Le Sri Lanka a été gouverné sous des lois d’urgence pendant la majeure partie des trois quarts de siècle qui ont suivi son indépendance formelle de la Grande-Bretagne en 1948. La bourgeoisie sri-lankaise a imposé l’état d’urgence pour prévenir ou tenter d’écraser chaque grande éruption historique d’opposition des travailleurs et des pauvres des zones rurales. Il s’agissait notamment du Hartal (grève générale et fermeture des entreprises) de 1953, de la rébellion de 1971 des jeunes dans les campagnes et de la guerre raciale anti-tamoule de près de 30 ans contre les Tigres de libération de l’Eelam tamoul (LTTE) séparatistes de 1983 à 2009.

L’état d’urgence actuel a été imposé dans des conditions qualitativement différentes, au coeur d’une crise économique et politique du capitalisme mondial beaucoup plus intense. Dans chaque pays, le régime bourgeois est discrédité par les politiques criminelles et meurtrières des élites dirigeantes à l’égard de la pandémie qui placent les profits de l’oligarchie patronale et financière au-dessus des vies humaines. Au niveau mondial, le nombre total de cas de coronavirus signalés a atteint plus de 227 millions et le nombre total de décès est supérieur à 4,6 millions. Les estimations statistiques citées par le magazine britannique The Economist montrent que plus de 15 millions de personnes sont mortes du COVID-19.

Toutes les fractions de la classe dirigeante, qu’elles soient cinghalaises, tamoules ou musulmanes, sont impliquées dans cette politique horrible et dans le virage vers la dictature.

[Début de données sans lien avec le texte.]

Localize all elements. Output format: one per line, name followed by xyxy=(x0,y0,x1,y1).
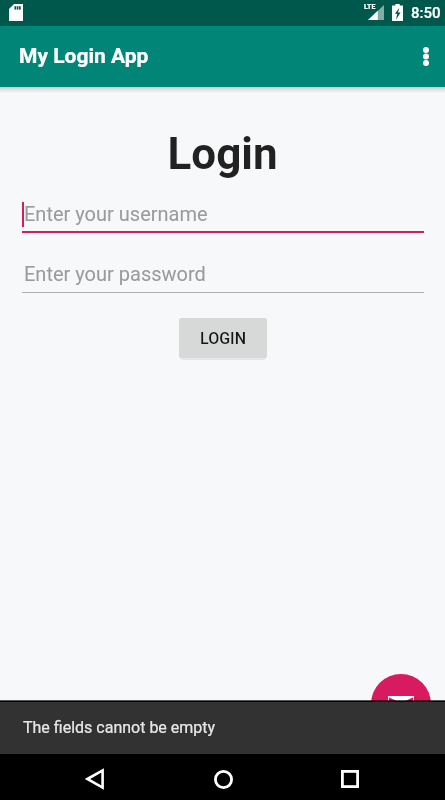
staticText: Login xyxy=(0,128,445,180)
button[interactable]: Username field xyxy=(22,199,424,233)
button[interactable]: Password field xyxy=(22,259,424,293)
button[interactable]: Send email xyxy=(371,674,431,734)
staticText: The fields cannot be empty xyxy=(23,718,216,737)
staticText: LOGIN xyxy=(200,329,246,348)
staticText: LTE xyxy=(364,3,376,11)
button[interactable]: Home xyxy=(201,757,245,800)
button[interactable]: LOGIN xyxy=(179,318,267,358)
button[interactable]: More options xyxy=(402,32,445,80)
staticText: Enter your username xyxy=(24,202,208,225)
button[interactable]: The fields cannot be empty xyxy=(0,702,445,754)
button[interactable]: Back xyxy=(73,757,117,800)
staticText: 8:50 xyxy=(411,4,441,22)
staticText: Enter your password xyxy=(24,262,206,285)
staticText: My Login App xyxy=(19,44,149,69)
button[interactable]: Recents xyxy=(328,757,372,800)
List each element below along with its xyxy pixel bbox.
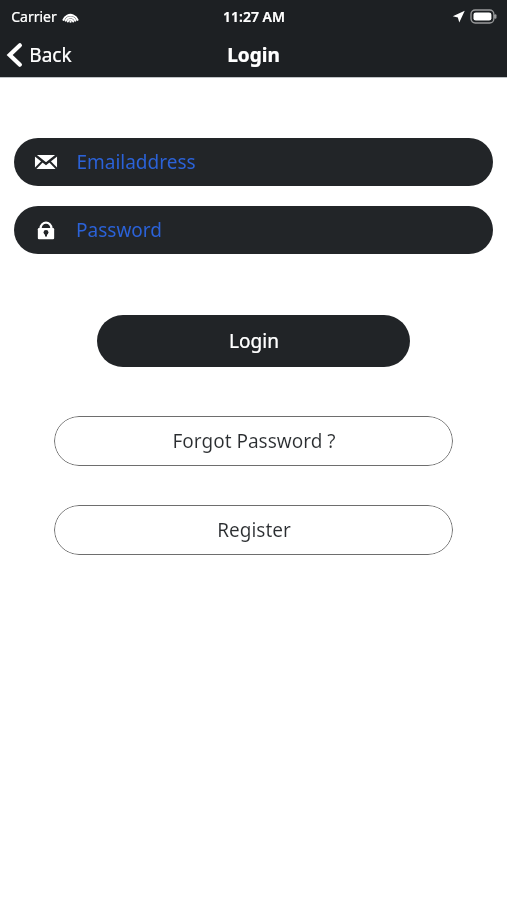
button[interactable]: Login [97, 315, 410, 367]
staticText: Emailaddress [76, 149, 196, 175]
staticText: Login [229, 328, 279, 354]
staticText: Register [217, 517, 291, 543]
button[interactable]: Forgot Password ? [54, 416, 453, 466]
button[interactable]: Register [54, 505, 453, 555]
button[interactable]: Email [14, 138, 493, 186]
staticText: Login [227, 42, 280, 68]
staticText: Carrier [11, 7, 57, 26]
button[interactable]: Back [0, 32, 84, 78]
staticText: Back [29, 42, 72, 68]
button[interactable]: Password [14, 206, 493, 254]
staticText: Password [76, 217, 162, 243]
staticText: 11:27 AM [223, 7, 285, 26]
staticText: Forgot Password ? [172, 428, 336, 454]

Les partis d’opposition comme le Samagi Jana Balavegaya (SJB), le Janatha Vimukthi Peramuna (JVP) et l’Alliance nationale tamoule (TNA), tout en critiquant pour la forme l’état d’urgence décrété par Rajapakse, ne disent rien des menaces qui pèsent sur les droits démocratiques des travailleurs. Le Parti national uni (UNP) n’a même pas pris la peine de critiquer Rajapakse et soutient tacitement ses manœuvres dictatoriales. Tous ces partis, en tant que participants ou partisans des gouvernements précédents, ont un long passé d’approbation de l’état d’urgence et d’autres lois répressives, ainsi que des mesures d’austérité du FMI contre les travailleurs.

La grande tâche est d’armer politiquement et d’unifier une avant-garde politique internationale au moment où la classe ouvrière entre dans une lutte politique directe contre le pouvoir bourgeois. En particulier, cela signifie unifier les travailleurs cinghalais, tamouls et musulmans contre les politiques d’austérité et de dictature incarnées par le gouvernement Rajapakse. Surtout, cela signifie une lutte pour établir l’unité des travailleurs au Sri Lanka avec leurs frères et sœurs de classe en Asie du Sud et au niveau international.

La construction d’une Alliance ouvrière internationale des comités de base, une lutte du Comité international de la Quatrième Internationale (CIQI), est une étape cruciale dans la construction de cette unité de la classe ouvrière internationale en lutte.